See, e.g., Arnett v. Webster, 658 F.3d 742, 753 (7th Cir. 2011) (“A delay in treating non-lifethreatening but painful conditions may constitute deliberate indifference if the delay exacerbated
the injury or unnecessarily prolonged an inmate’s pain.”); McGowan v. Hulick, 612 F.3d 636,
640-41 (7th Cir. 2010) (error to dismiss complaint at screening when prisoner alleged that guards
knew of need for follow-up yet forced prisoner to “wait three months” for care). Pendegraft next
says that Brandenmeyer and Tollie failed to follow the directions of physicians concerning
bandages and antibiotics, and that kind of conduct, too, can constitute recklessness. See Arnett,
658 F.3d at 753 (“Allegations of refusal to provide an inmate with prescribed medication or to
follow the advice of a specialist state a [constitutional] claim.”). As such, Count 1 may proceed
as to Nordike, Arnold, Tollie, Butilaid, Faulkner, Etter, and Brandenmeyer.
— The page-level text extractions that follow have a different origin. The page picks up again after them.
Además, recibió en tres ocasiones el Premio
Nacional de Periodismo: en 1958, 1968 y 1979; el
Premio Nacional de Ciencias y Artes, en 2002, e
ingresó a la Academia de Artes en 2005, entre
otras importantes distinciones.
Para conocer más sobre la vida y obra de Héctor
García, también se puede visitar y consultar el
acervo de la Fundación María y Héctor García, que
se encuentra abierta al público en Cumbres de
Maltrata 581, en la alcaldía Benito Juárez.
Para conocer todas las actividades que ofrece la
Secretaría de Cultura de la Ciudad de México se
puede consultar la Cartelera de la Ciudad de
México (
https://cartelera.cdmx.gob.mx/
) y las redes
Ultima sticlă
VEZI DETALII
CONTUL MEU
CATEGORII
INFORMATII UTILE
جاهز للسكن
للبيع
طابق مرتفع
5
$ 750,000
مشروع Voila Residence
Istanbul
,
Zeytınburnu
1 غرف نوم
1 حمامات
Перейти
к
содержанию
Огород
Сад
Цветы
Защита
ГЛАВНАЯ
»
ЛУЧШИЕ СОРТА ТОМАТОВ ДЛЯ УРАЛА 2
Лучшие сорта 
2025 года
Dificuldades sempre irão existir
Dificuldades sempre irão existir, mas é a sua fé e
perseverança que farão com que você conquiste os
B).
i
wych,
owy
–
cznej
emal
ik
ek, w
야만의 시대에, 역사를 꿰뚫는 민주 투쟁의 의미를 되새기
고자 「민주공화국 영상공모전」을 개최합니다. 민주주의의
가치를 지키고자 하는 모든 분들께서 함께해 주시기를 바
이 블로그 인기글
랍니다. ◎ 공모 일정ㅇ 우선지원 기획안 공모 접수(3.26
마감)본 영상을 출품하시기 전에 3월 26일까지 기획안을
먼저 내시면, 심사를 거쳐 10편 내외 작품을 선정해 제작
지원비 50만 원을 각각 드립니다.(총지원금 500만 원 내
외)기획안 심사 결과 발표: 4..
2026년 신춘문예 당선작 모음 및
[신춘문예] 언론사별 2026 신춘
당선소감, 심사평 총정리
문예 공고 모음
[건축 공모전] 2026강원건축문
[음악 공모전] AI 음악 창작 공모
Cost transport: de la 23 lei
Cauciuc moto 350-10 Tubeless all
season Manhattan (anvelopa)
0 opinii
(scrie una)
While Count 1 may proceed as to these Clinton County defendants, Count 1 must be
dismissed as to a number of the other jail-related defendants named in the complaint. For
example, Pendegraft has named Kreke, the Sheriff of Clinton County, as a defendant, but he does
not include any allegations related to Kreke in the narrative of his complaint. Merely including
the name of an individual in the caption of a case, without saying how he was involved in a case
or what he did that was improper, is insufficient to bring a claim against him. See Collins v.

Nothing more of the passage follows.